WINNIPEG, Manitoba (Reuters) - The western Canadian province of Saskatchewan forecast on Wednesday a much smaller, C$685 million ($513.5 million) deficit for the next fiscal year, 2017/18, as resource revenues look to rise and it boosts the provincial sales tax.
The projected deficit follows a forecast C$1.3 billion deficit for the current 2016/17 fiscal year, which ends March 31.
Slumping prices for crude oil and potash, due to global oversupply, have hit the province's treasury hard during the past three years. Resource revenues are forecast to rise 10 percent from last year, but remain at low historic levels.

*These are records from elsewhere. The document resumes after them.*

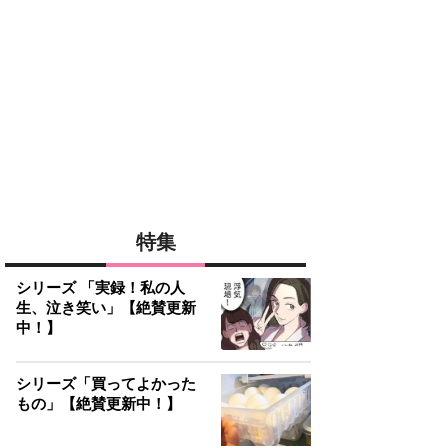
特集
シリーズ 「実録！私の人
生、泣き笑い」【絶賛更新
中！】
シリーズ「買ってよかった
もの」【絶賛更新中！】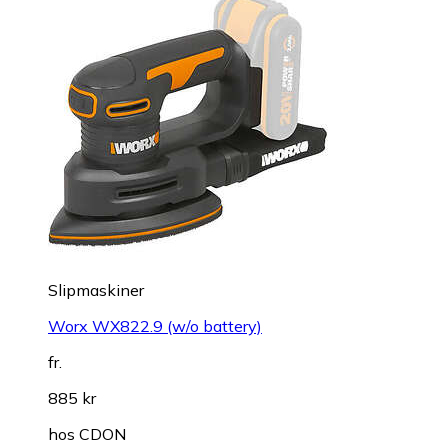
Slipmaskiner
Worx WX822.9 (w/o battery)
fr.
885 kr
hos
CDON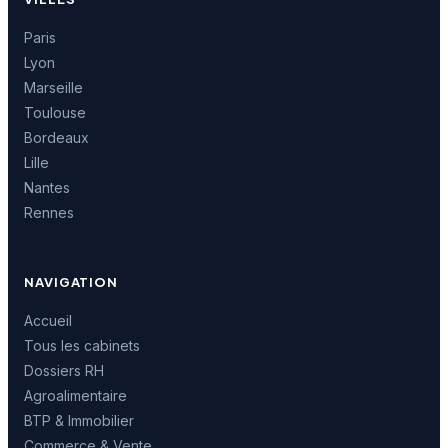
Paris
Lyon
Marseille
Toulouse
Bordeaux
Lille
Nantes
Rennes
NAVIGATION
Accueil
Tous les cabinets
Dossiers RH
Agroalimentaire
BTP & Immobilier
Commerce & Vente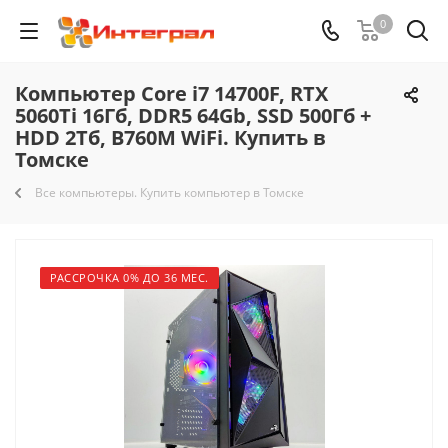
0
Компьютер Core i7 14700F, RTX
5060Ti 16Гб, DDR5 64Gb, SSD 500Гб +
HDD 2Тб, B760M WiFi. Купить в
Томске
Все компьютеры. Купить компьютер в Томске
РАССРОЧКА 0% ДО 36 МЕС.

"Our challenge is clear. We need to move away from our level of reliance on resource revenues," Finance Minister Kevin Doherty said in a statement.
Premier Brad Wall's right-leaning Sask Party government plans to spend C$14.8 billion, down 1.2 percent year over year, on revenue of C$14.165 billion, up 3.4 percent, in Canada's biggest wheat-growing province. The total deficit also factors in other adjustments, such as contingencies.

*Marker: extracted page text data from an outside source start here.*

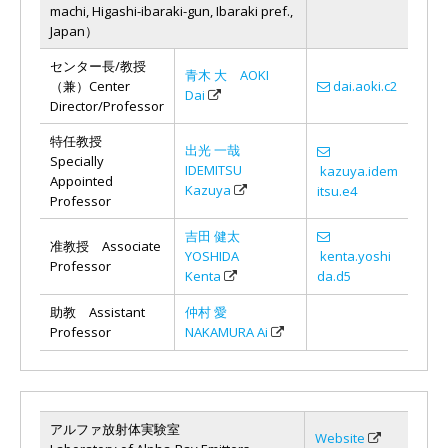
machi, Higashi-ibaraki-gun, Ibaraki pref.,
Japan）
センター長/教授
青木 大 AOKI
（兼）Center
dai.aoki.c2
Dai
Director/Professor
特任教授
出光 一哉
Specially
IDEMITSU
kazuya.idem
Appointed
Kazuya
itsu.e4
Professor
吉田 健太
准教授 Associate
YOSHIDA
kenta.yoshi
Professor
Kenta
da.d5
助教 Assistant
仲村 愛
Professor
NAKAMURA Ai
アルファ放射体実験室
Website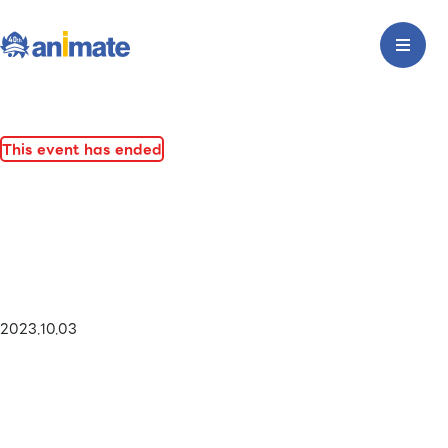
This event has ended
2023.10.03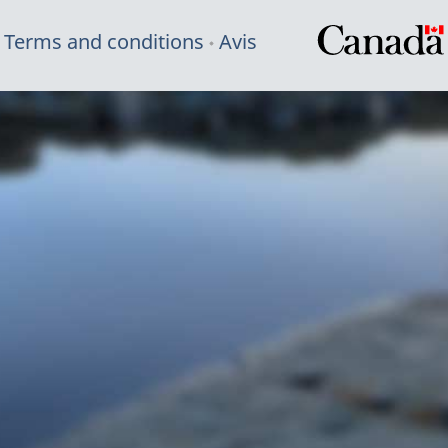
Terms and conditions
Avis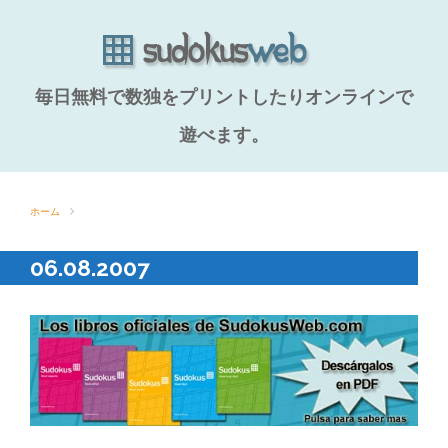
毎日無料で数独をプリントしたりオンラインで
遊べます。
ホーム
06.08.2007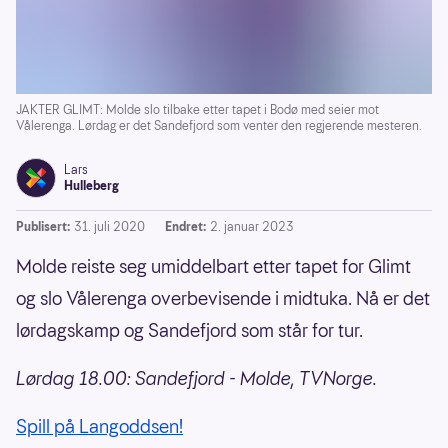
JAKTER GLIMT: Molde slo tilbake etter tapet i Bodø med seier mot
Vålerenga. Lørdag er det Sandefjord som venter den regjerende mesteren.
Lars
Hulleberg
Publisert:
31. juli 2020
Endret:
2. januar 2023
Molde reiste seg umiddelbart etter tapet for Glimt
og slo Vålerenga overbevisende i midtuka. Nå er det
lørdagskamp og Sandefjord som står for tur.
Lørdag 18.00: Sandefjord - Molde, TVNorge.
Spill på Langoddsen!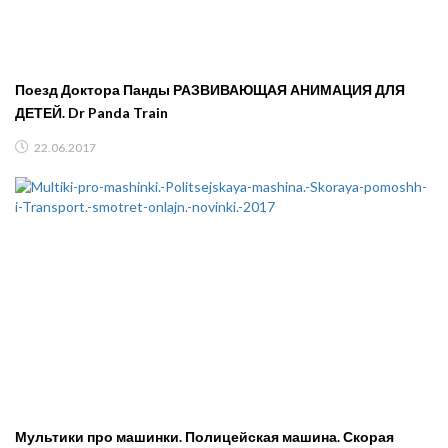
Поезд Доктора Панды РАЗВИВАЮЩАЯ АНИМАЦИЯ ДЛЯ
ДЕТЕЙ. Dr Panda Train
22.06.2017
Мультики про машинки. Полицейская машина. Скорая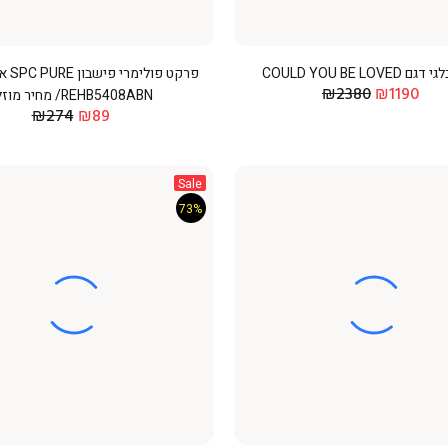
COULD YOU BE LOVE
פרקט פו
₪2380
₪1190
REHB5408ABN/ מחיר מוזל
₪274
₪89
Sale
73%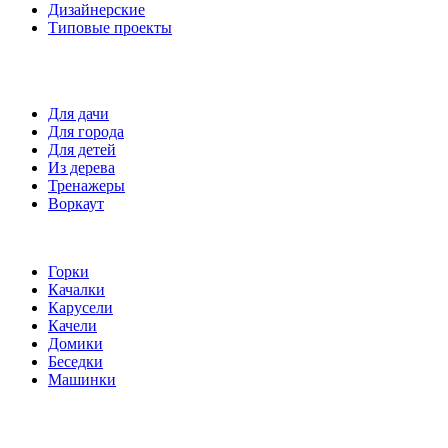
Дизайнерские
Типовые проекты
Спортивные площадки
Для дачи
Для города
Для детей
Из дерева
Тренажеры
Воркаут
Игровые элементы
Горки
Качалки
Карусели
Качели
Домики
Беседки
Машинки
Комплектующие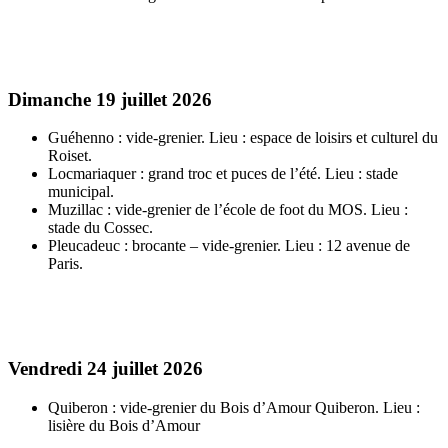
Dimanche 19 juillet 2026
Guéhenno : vide-grenier. Lieu : espace de loisirs et culturel du
Roiset.
Locmariaquer : grand troc et puces de l’été. Lieu : stade
municipal.
Muzillac : vide-grenier de l’école de foot du MOS. Lieu :
stade du Cossec.
Pleucadeuc : brocante – vide-grenier. Lieu : 12 avenue de
Paris.
Vendredi 24 juillet 2026
Quiberon : vide-grenier du Bois d’Amour Quiberon. Lieu :
lisière du Bois d’Amour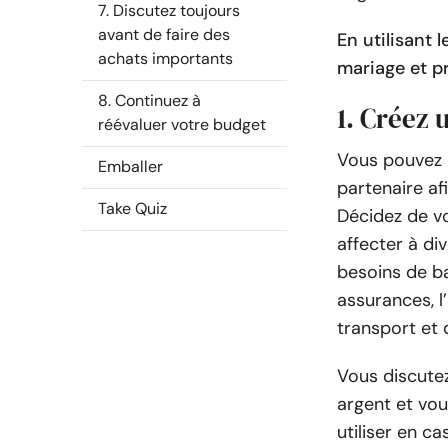
7. Discutez toujours
avant de faire des
En utilisant
achats importants
mariage et p
8. Continuez à
1. Créez 
réévaluer votre budget
Vous pouvez c
Emballer
partenaire af
Take Quiz
Décidez de v
affecter à di
besoins de ba
assurances, l’
transport et 
Vous discutez
argent et vou
utiliser en c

Doherty predicted a smaller, C$304 million deficit for 2018/19, and a return to surplus the following year.
Saskatchewan will on March 23 bump its provincial sales tax to 6 percent from 5 percent, and charge it on more items, including children's clothing, construction services and some equipment used in the resource sector.
Saskatchewan, home to potash fertilizer mines owned by Potash Corp of Saskatchewan (POT.TO), Mosaic Co (MOS.N) and Agrium Inc (AGU.TO), forecast an average 2017 price for the crop nutrient of $175.74 per tonne, up slightly from $171.87 last year.
It expects the price of West Texas Intermediate oil in 2017 to average $55 per barrel, up from $43.40 per barrel in 2016.
The government said it will increase oversight of its oil and gas industry, including hiring more inspectors. The move follows an oil leak last year from a Husky Energy Inc (HSE.TO) pipeline into a major Saskatchewan river that cut off the drinking water supply for two cities.
Saskatchewan, population 1.1 million, expects total public debt to climb to C$18.2 billion, up C$2.1 billion, by March 31, 2018.
Neighboring Alberta, a bigger oil producer, forecast last week a higher-than-expected budget deficit of C$10.3 billion in the coming fiscal year.